For leaders running mental health clinics, smart and aware AI systems mean fewer mistakes in diagnosis and timing of treatments. They also help make sure AI advice fits well with what doctors think is right.
Dartmouth’s work, supported by a $20 million NSF grant, shows that mental health care needs smart and adaptable technology. Their effort mixes wearable sensors, mobile apps, digital therapy tools, and education programs to change how mental health care is done for many people.
For medical practice owners and managers in the US, especially those running mental health centers, knowing about these advances is important. Using AI systems based on cognitive science helps healthcare places meet patient needs better, improve results, and run more smoothly.
IT managers supporting these tech changes need to find systems that handle complex behavior data while keeping patient privacy and following healthcare rules.
Adding cognitive science to AI at places like Dartmouth is making mental health tools that are smarter, more flexible, and aware of the situation. These tools can notice quick changes in patient behavior, give feedback fit to the person, and keep patients involved beyond normal clinic visits.
For healthcare leaders focused on mental health in the US, using AI built on cognitive science offers ways to improve care quality, make patients happier, and run clinics better. Working together with researchers, doctors, IT staff, and managers will be important to bring these tools into everyday mental health care safely and well.
Dartmouth serves as a leading partner in ARIA, a national AI research institute focused on AI assistants for mental and behavioral health. It leads ‘use-inspired’ research integrating AI with devices and wearable sensors to provide personalized mental health assessment and intervention.
ARIA aims to develop AI-powered assistants capable of trustworthy, sensitive, and context-aware interactions addressing mental health and substance-use needs, advancing best practices through scientific evidence and personalized real-time feedback.
Dartmouth initially targets major depressive disorder and substance use disorders, specifically opioids, by studying physiological, behavioral, and neural data to produce timely interventions preventing symptom onset and relapse.
Lisa Marsch leads behavioral and mental health research; Andrew Campbell oversees AI mental health testbed and technology integration; Nicholas Jacobson directs AI psychotherapy chatbot development and digital biomarkers; Steven Frankland coordinates cognitive science research and computational modeling for adaptive AI.

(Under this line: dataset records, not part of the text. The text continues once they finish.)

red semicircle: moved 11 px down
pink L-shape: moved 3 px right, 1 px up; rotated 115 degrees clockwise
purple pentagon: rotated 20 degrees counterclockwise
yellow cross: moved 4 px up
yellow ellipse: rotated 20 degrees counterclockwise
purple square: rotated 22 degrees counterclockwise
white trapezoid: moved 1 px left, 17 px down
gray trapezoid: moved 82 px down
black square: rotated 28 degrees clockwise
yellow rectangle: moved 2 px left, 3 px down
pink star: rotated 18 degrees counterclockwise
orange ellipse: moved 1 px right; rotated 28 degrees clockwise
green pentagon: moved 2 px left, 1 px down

Dartmouth developed the first FDA-authorized digital addiction treatment, pioneered use of behavioral sensing in clinical trajectories, and conducted longitudinal studies like StudentLife evaluating mental health through mobile and wearable tech.

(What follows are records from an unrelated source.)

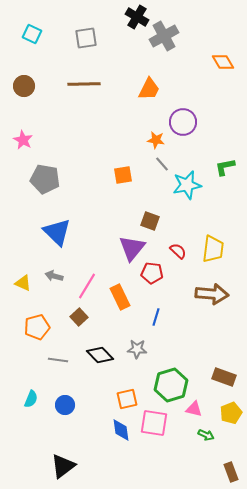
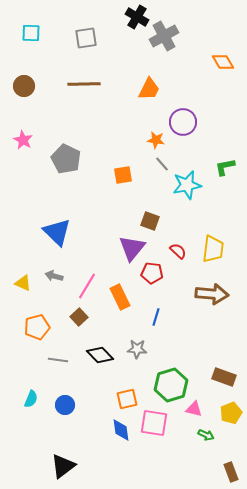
cyan square at (32, 34): moved 1 px left, 1 px up; rotated 24 degrees counterclockwise
gray pentagon at (45, 179): moved 21 px right, 20 px up; rotated 16 degrees clockwise
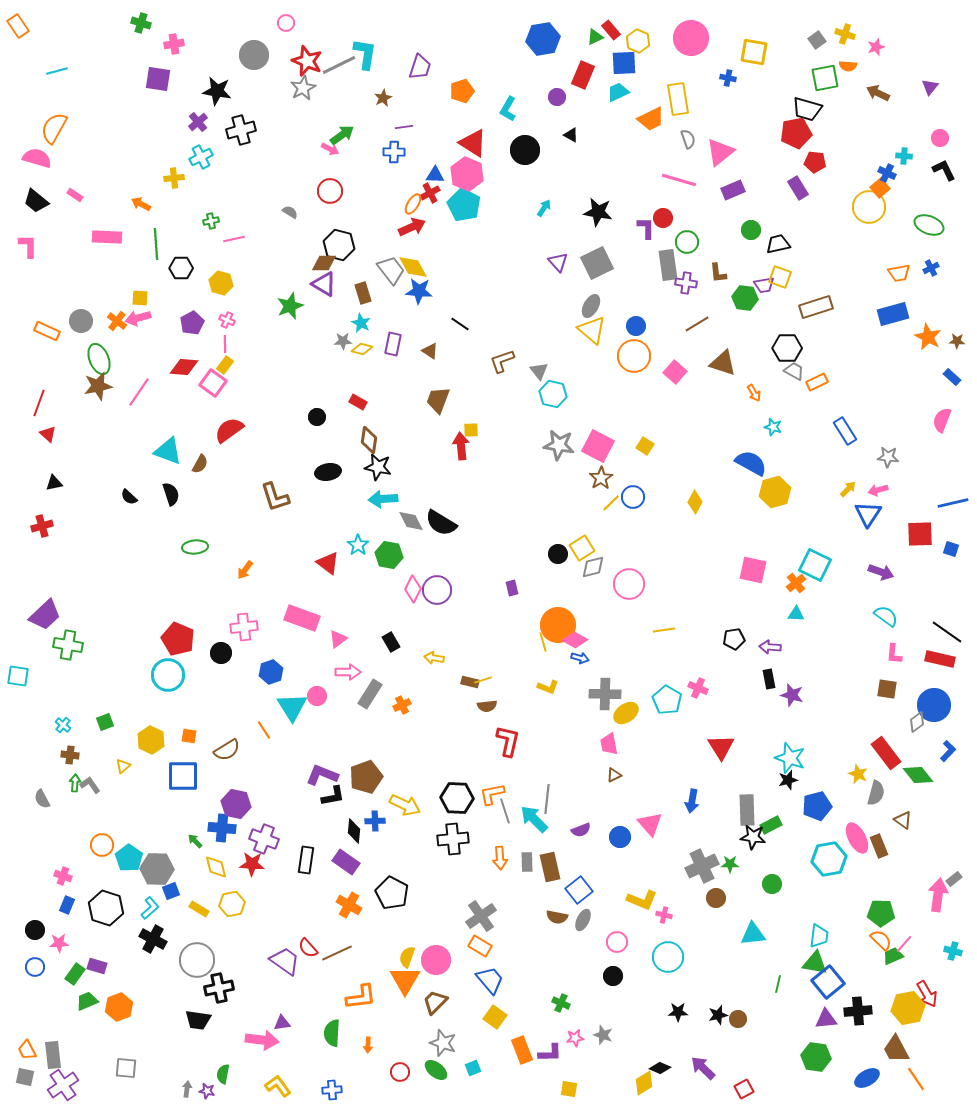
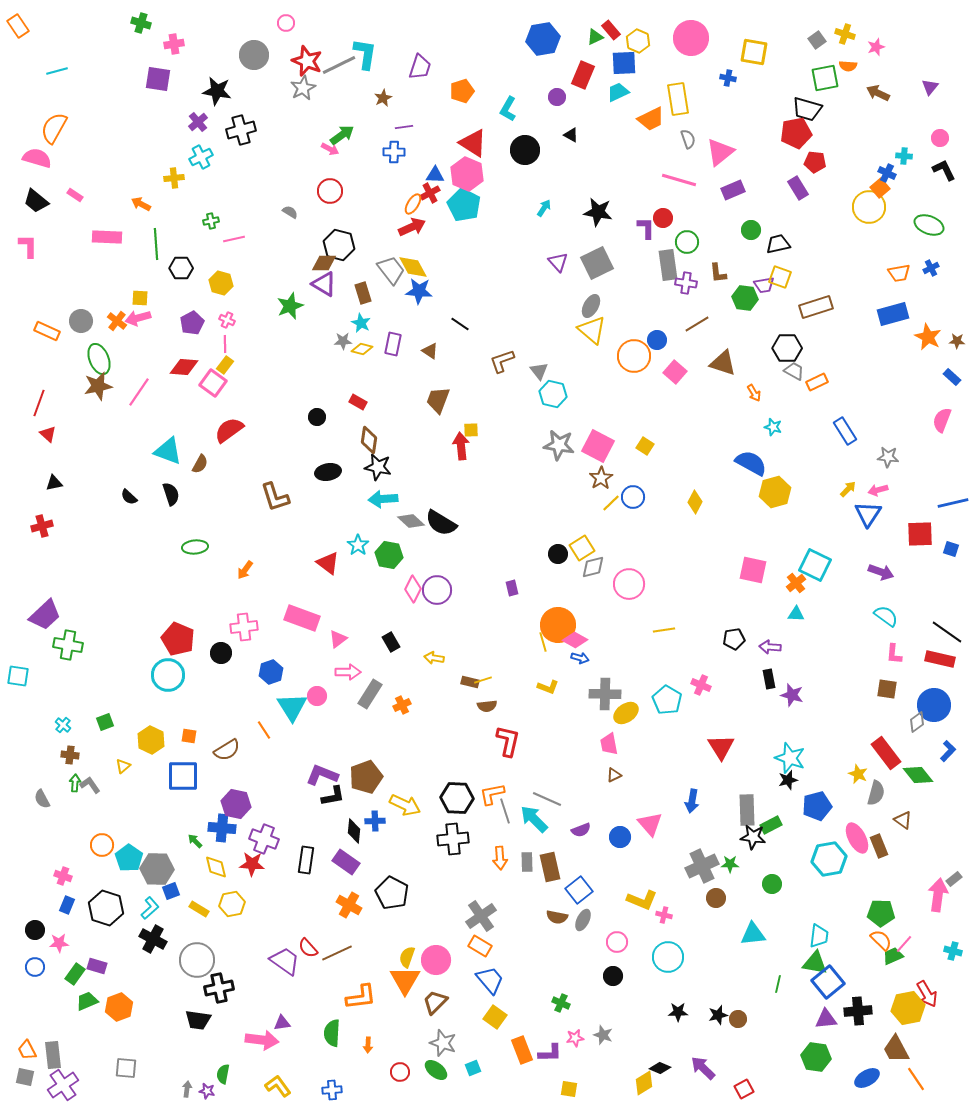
blue circle at (636, 326): moved 21 px right, 14 px down
gray diamond at (411, 521): rotated 20 degrees counterclockwise
pink cross at (698, 688): moved 3 px right, 3 px up
gray line at (547, 799): rotated 72 degrees counterclockwise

By combining sensor and neuroimaging data with AI and cognitive neuroscience, Dartmouth creates models that interpret physiological and environmental cues, enabling real-time personalized interventions and predictive analytics for mental health management.

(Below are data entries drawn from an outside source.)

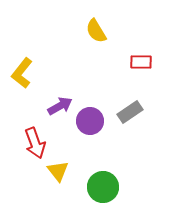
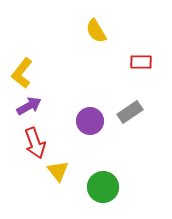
purple arrow: moved 31 px left
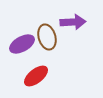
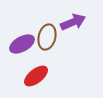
purple arrow: rotated 20 degrees counterclockwise
brown ellipse: rotated 30 degrees clockwise
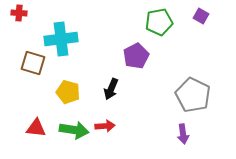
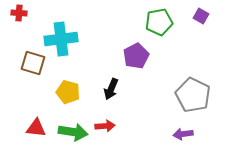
green arrow: moved 1 px left, 2 px down
purple arrow: rotated 90 degrees clockwise
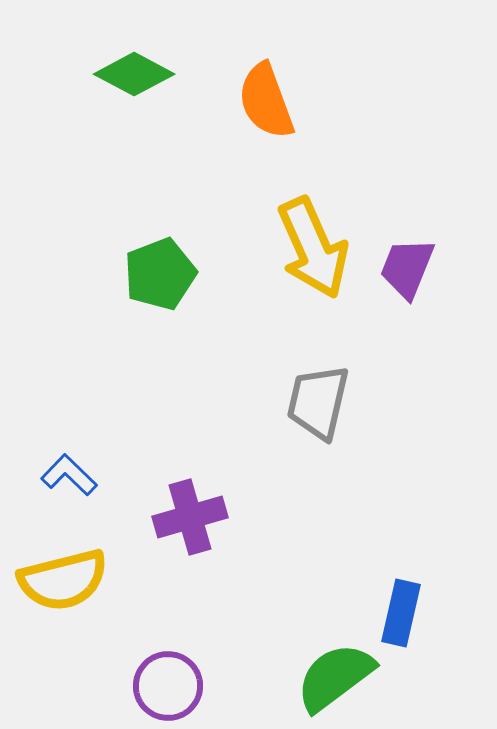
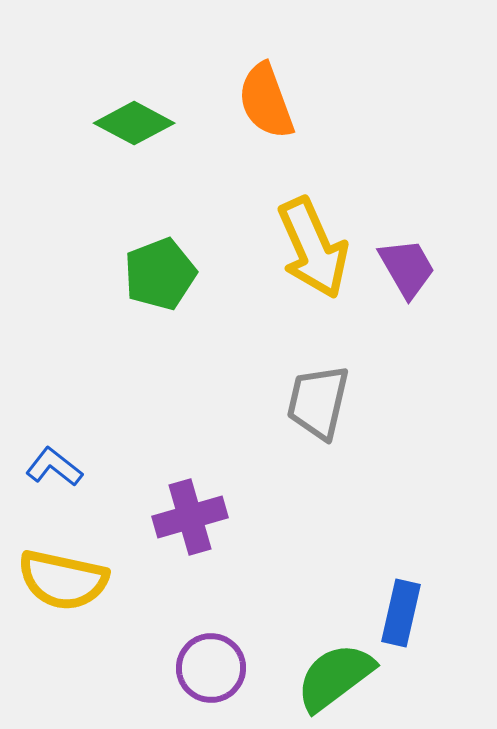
green diamond: moved 49 px down
purple trapezoid: rotated 128 degrees clockwise
blue L-shape: moved 15 px left, 8 px up; rotated 6 degrees counterclockwise
yellow semicircle: rotated 26 degrees clockwise
purple circle: moved 43 px right, 18 px up
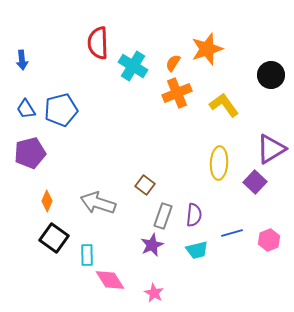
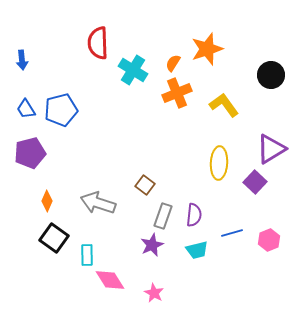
cyan cross: moved 4 px down
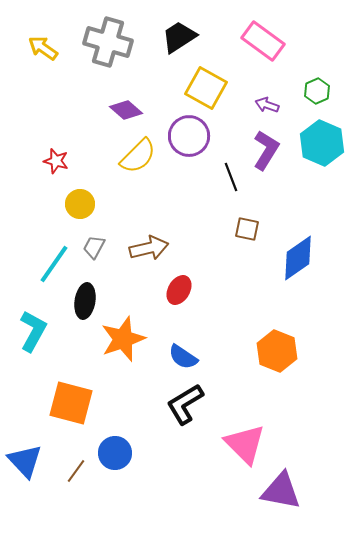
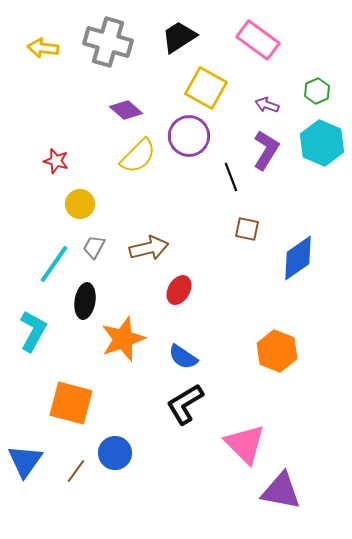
pink rectangle: moved 5 px left, 1 px up
yellow arrow: rotated 28 degrees counterclockwise
blue triangle: rotated 18 degrees clockwise
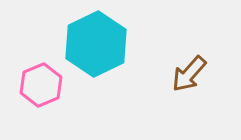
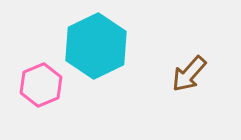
cyan hexagon: moved 2 px down
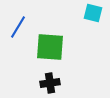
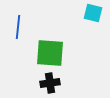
blue line: rotated 25 degrees counterclockwise
green square: moved 6 px down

AIM HIGH develops generative AI psychotherapy chatbots undergoing clinical trials and works on digital biomarkers to predict individual mental health changes, ensuring AI systems are personalized, safe, and clinically valid.
ARIA provides training and curricula for middle, high school, undergraduate, and graduate students, alongside mentoring and interdisciplinary collaboration, preparing the next generation of AI scientists and mental health professionals.
ARIA organizes workshops, roundtables, and certificate programs to educate mental health practitioners, facilitating efficient clinical implementation of AI innovations and bridging research with practice.
It bridges human intelligence and AI, aiming to build systems with flexible and reliable understanding of users and environments, which is vital to developing effective AI interventions for complex mental health disorders.